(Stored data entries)

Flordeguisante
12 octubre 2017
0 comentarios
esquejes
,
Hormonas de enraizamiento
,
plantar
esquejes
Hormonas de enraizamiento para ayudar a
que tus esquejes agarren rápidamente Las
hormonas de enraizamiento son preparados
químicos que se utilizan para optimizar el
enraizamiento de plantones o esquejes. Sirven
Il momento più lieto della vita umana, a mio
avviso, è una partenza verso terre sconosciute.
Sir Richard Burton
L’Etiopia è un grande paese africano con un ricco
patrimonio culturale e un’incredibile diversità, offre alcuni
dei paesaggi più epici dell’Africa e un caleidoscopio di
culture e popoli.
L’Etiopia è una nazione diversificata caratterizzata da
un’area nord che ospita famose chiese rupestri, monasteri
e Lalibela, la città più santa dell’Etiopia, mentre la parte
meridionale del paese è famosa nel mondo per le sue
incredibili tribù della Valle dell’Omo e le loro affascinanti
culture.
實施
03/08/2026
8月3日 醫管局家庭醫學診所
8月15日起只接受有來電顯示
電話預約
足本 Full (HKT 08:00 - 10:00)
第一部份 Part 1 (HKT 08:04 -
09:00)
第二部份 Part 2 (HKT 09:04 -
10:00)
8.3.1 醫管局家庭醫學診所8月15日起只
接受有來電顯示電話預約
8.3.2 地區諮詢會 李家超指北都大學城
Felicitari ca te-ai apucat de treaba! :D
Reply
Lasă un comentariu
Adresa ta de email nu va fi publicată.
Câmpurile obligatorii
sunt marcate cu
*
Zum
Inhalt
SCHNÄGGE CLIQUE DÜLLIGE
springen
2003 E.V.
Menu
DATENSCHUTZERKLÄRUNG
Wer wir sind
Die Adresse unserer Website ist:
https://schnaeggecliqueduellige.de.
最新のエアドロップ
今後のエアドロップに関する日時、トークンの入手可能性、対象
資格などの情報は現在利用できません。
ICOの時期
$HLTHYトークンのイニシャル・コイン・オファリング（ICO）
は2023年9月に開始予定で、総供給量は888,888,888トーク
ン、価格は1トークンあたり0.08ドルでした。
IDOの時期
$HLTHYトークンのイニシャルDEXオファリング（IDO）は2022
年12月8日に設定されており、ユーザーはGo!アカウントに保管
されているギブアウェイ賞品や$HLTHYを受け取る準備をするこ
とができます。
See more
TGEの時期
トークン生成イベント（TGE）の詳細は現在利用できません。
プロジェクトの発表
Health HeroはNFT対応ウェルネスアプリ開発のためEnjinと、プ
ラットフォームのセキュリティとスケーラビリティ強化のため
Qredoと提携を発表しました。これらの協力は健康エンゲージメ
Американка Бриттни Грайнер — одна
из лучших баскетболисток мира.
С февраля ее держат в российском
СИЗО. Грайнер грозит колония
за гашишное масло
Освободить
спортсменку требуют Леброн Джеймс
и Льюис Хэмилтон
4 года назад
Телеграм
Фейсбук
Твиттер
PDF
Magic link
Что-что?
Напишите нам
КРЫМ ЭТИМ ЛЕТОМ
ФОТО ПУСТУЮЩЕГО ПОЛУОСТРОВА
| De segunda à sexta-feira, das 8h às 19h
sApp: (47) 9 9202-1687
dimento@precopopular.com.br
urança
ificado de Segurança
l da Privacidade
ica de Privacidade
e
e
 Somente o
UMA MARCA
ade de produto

→ EXERCISE
Write out exactly the final stretch of the records: the line containing "ificado de Segurança" and every line after it, through the last, and nothing else.

→ SOLUTION TO THIS PROBLEM
ificado de Segurança
l da Privacidade
ica de Privacidade
e
e
 Somente o
UMA MARCA
ade de produto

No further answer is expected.